Washington, Feb 27 (IANS): A "hole in the wall" experiment in a Delhi slum, demonstrating how children collectively can teach themselves complex issues, has won educator Sugata Mitra the first one million dollar 2013 TED Prize.

Mitra, an education technology professor at Newcastle University in the United Kingdom, said he will use the prize, awarded by TED, an annual global ideas conference, to launch a global initiative for self-directed learning that builds on his discovery.

"My wish is to help design the future of learning by supporting children all over the world to tap into their innate sense of wonder and work together," he said in his acceptance speech Tuesday at the TED 2013 conference in Long Beach, California.

"Help me build the School in the Cloud, a learning lab in India, where children can embark on intellectual adventures by engaging and connecting with information and mentoring online," Mitra said outlining his plan to build a child-driven virtual school.

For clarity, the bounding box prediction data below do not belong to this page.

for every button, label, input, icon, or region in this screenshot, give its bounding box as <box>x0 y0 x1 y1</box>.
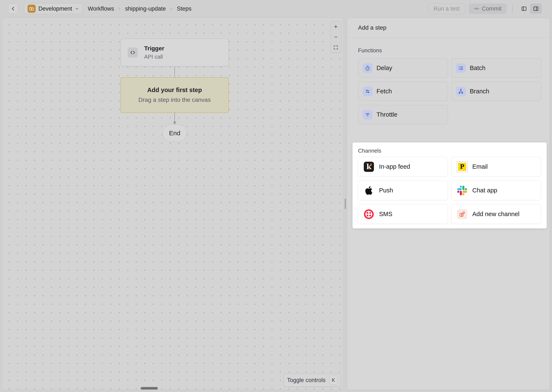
chevron-left-icon <box>10 6 16 11</box>
function-branch-button[interactable]: Branch <box>451 82 541 101</box>
postmark-logo-icon: P <box>457 161 468 172</box>
function-fetch-button[interactable]: Fetch <box>358 82 448 101</box>
git-commit-icon <box>474 6 479 11</box>
channels-section: Channels k In-app feed P Email <box>353 142 547 228</box>
dropzone-subtitle: Drag a step into the canvas <box>138 97 211 103</box>
expand-icon <box>333 45 338 50</box>
environment-selector[interactable]: Development <box>24 3 83 14</box>
function-batch-button[interactable]: Batch <box>451 58 541 78</box>
trigger-node-subtitle: API call <box>144 54 164 60</box>
functions-section-label: Functions <box>358 47 382 54</box>
channel-chat-app-button[interactable]: Chat app <box>451 181 541 200</box>
toggle-left-panel-button[interactable] <box>518 4 530 14</box>
panel-right-icon <box>533 6 539 12</box>
toggle-controls-label: Toggle controls <box>287 377 326 384</box>
twilio-logo-icon <box>363 209 374 220</box>
add-channel-grid-icon <box>457 209 468 220</box>
batch-icon <box>456 63 466 73</box>
keyboard-shortcut-key: K <box>329 376 337 385</box>
edge-connector <box>174 66 175 77</box>
channels-section-label: Channels <box>358 147 381 154</box>
chevron-right-icon <box>169 7 173 11</box>
toggle-right-panel-button[interactable] <box>530 4 542 14</box>
back-button[interactable] <box>8 4 18 14</box>
folder-icon <box>28 5 36 13</box>
trigger-node-title: Trigger <box>144 45 164 52</box>
dropzone-title: Add your first step <box>147 87 202 94</box>
fit-view-button[interactable] <box>330 42 341 53</box>
slack-logo-icon <box>457 185 468 196</box>
panel-left-icon <box>521 6 527 12</box>
fetch-icon <box>363 87 372 96</box>
zoom-in-button[interactable]: + <box>330 21 341 32</box>
channels-grid: k In-app feed P Email Push <box>358 157 541 224</box>
throttle-icon <box>363 110 372 119</box>
breadcrumb: Workflows shipping-update Steps <box>88 6 191 12</box>
functions-grid: Delay Batch Fetch Branch Throttle <box>358 58 541 124</box>
delay-icon <box>363 63 372 73</box>
toggle-controls-button[interactable]: Toggle controls K <box>283 374 341 387</box>
chevron-down-icon <box>75 7 79 11</box>
add-new-channel-button[interactable]: Add new channel <box>451 204 541 224</box>
channel-in-app-feed-button[interactable]: k In-app feed <box>358 157 448 176</box>
channel-sms-button[interactable]: SMS <box>358 204 448 224</box>
apple-logo-icon <box>363 185 374 196</box>
channel-email-button[interactable]: P Email <box>451 157 541 176</box>
function-throttle-button[interactable]: Throttle <box>358 105 448 124</box>
horizontal-scrollbar-thumb[interactable] <box>140 386 158 390</box>
commit-label: Commit <box>482 6 501 12</box>
canvas-zoom-controls: + − <box>330 21 341 53</box>
breadcrumb-item-workflow-name[interactable]: shipping-update <box>125 6 166 12</box>
top-bar: Development Workflows shipping-update St… <box>0 0 552 17</box>
edge-arrow <box>172 113 177 125</box>
commit-button[interactable]: Commit <box>469 3 507 14</box>
function-delay-button[interactable]: Delay <box>358 58 448 78</box>
panel-title: Add a step <box>347 18 550 37</box>
branch-icon <box>456 87 466 96</box>
breadcrumb-item-steps[interactable]: Steps <box>177 6 191 12</box>
chevron-right-icon <box>117 7 122 11</box>
environment-label: Development <box>38 6 72 12</box>
vertical-scrollbar-thumb[interactable] <box>345 199 346 209</box>
code-brackets-icon <box>128 47 138 58</box>
breadcrumb-item-workflows[interactable]: Workflows <box>88 6 114 12</box>
add-first-step-dropzone[interactable]: Add your first step Drag a step into the… <box>120 77 229 113</box>
zoom-out-button[interactable]: − <box>330 32 341 42</box>
workflow-canvas[interactable]: Trigger API call Add your first step Dra… <box>2 17 344 390</box>
end-node: End <box>162 125 187 142</box>
run-test-button[interactable]: Run a test <box>428 3 465 14</box>
topbar-divider <box>512 5 513 12</box>
channel-push-button[interactable]: Push <box>358 181 448 200</box>
trigger-node[interactable]: Trigger API call <box>121 39 229 66</box>
add-step-panel: Add a step Functions Delay Batch Fetch B… <box>347 18 550 390</box>
knock-logo-icon: k <box>363 161 374 172</box>
end-node-label: End <box>169 130 180 137</box>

"I also invite you, wherever you are, to create your own miniature child-driven learning environments and share your discoveries," he said asking the global TED community to make his dream a reality with Self-Organized Learning Environments (SOLEs) in homes, schools, and community programmes worldwide.

The TED Prize is awarded annually to an exceptional individual who receives $1,000,000 and the TED community's resources and expertise to spark global change.

According to TED, after a series of experiments revealed that groups of children can learn almost anything by themselves, Mitra began his pursuit to inspire children all over the world to get curious and work together.

In 1999, Mitra and his colleagues dug a hole in a wall bordering a slum in Kalkaji in south Delhi, installed an Internet-connected PC, and left it there (with a hidden camera).

Soon, they saw kids from the slum playing with the computer, learning English and searching through a wide variety of websites on science and other topics, and then teaching each other.

Mitra and his colleagues carried out experiments for over 13 years on the nature of self-organized learning, its extent, how it works and the role of adults in encouraging it.

Lara Stein, director of the TED Prize, said Mitra " has not only created a remarkable body of research around self-directed learning, but he has support from teachers around the world who are tapping into his methodology with great success."